Decisão do des. Márcio Franklin Nogueira, de SP
A R. decisão de fls. 42/44: trata-se de HC preventivo, objetivando-se que o paciente não seja obstado em seu direito de ir e vir, não sendo obrigado a submeter-se ao chamado bafômetro, nem tampouco penalizado por tal negativa. Não há, na questão posta nos autos, conteúdo penal.
Centra-se o remédio heróico na liberdade de ir e vir, bem assim em penalidades administrativas. Dentre as autoridades apontadas como, coatoras, aparece o Secretário da Segurança Pública do Estado de São Paulo. Daí a competência da seção de direito público do Tribunal de Justiça de São Paulo.

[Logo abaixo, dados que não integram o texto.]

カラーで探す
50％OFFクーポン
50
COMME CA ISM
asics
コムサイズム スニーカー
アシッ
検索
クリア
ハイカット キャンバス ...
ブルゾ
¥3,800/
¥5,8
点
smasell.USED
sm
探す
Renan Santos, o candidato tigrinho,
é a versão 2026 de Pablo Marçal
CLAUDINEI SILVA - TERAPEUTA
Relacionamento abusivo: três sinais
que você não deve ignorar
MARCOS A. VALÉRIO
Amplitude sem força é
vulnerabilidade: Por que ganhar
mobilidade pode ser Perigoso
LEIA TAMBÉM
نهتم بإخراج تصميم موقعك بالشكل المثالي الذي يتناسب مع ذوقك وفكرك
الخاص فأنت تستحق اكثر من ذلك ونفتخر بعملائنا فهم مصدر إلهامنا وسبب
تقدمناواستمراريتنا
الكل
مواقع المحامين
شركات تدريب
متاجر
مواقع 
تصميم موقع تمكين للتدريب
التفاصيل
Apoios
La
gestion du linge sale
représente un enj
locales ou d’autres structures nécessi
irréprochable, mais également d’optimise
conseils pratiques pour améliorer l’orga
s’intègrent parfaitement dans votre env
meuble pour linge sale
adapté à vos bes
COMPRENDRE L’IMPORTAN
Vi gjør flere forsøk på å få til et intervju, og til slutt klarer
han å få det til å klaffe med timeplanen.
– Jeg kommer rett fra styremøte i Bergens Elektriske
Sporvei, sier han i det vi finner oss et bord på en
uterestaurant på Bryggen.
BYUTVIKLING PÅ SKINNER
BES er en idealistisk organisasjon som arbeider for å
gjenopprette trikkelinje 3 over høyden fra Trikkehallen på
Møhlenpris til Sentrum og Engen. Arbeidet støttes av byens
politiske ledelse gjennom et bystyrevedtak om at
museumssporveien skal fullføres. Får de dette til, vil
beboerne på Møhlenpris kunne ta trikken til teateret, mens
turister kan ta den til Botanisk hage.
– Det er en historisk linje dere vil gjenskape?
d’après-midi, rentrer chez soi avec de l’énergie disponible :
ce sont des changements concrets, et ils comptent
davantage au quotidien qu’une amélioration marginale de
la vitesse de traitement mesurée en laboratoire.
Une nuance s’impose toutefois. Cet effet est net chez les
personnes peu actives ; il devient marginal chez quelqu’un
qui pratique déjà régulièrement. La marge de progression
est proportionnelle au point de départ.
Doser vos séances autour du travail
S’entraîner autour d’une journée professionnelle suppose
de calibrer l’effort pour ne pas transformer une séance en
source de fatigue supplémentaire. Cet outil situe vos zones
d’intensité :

A Lei 11.705, de 19/06/08, alterando diversos dispositivos do CTB (Lei n.º 9503/97), depois de dar nova redação ao seu art. 165 (dirigir sob a influência de álcool ou de qualquer outra substância psicoativa que determine dependência), punindo tal conduta com multa e determine dependência), punindo tal conduta multa e suspensão do direito de dirigir por doze meses, de dar nova redação ao art. 276 (qualquer concentração de álcool por litro de sangue sujeita o condutor às penalidades previstas no art. 165 deste Código), determina, no artigo 277, § 3.º: "Serão aplicadas as penalidades e medidas administrativas estabelecidas no art. 165 deste código ao condutor que se recusar a se submeter a qualquer dos procedimentos previstos no caput deste artigo."
Em outras palavras, se houver recusa do condutor em submeter-se ao teste do bafômetro, estará sujeito a multa de R$955,00, a suspensão desde logo, do direito de dirigir por doze meses, e retenção do veiculo. Ocorre, no entanto, que a CF consagra princípio segundo o qual ninguém pode ser obrigado a fazer prova contra si mesmo.
Discorrendo sobre o mesmo, verdadeiro complemento dos princípios do devido processo legal e da ampla defesa, Antonio Magalhães Gomes Filho, citado por Alexandre de Moraes, afirma que, o direito a não incriminação constitui uma barreira instransponível ao direito à prova de acusação; sua denegação, sob qualquer disfarce, representará um indesejável retorno às formas mais abomináveis da repressão, comprometendo o caráter ético-político do processo e a própria correção no exercício da função jurisdicional (Constituição do Brasil interpretada, ed. Atlas, p. 400). Ora, não se pode punir alguém, ainda que administrativamente, pelo fato de exercitar direito constitucionalmente assegurado.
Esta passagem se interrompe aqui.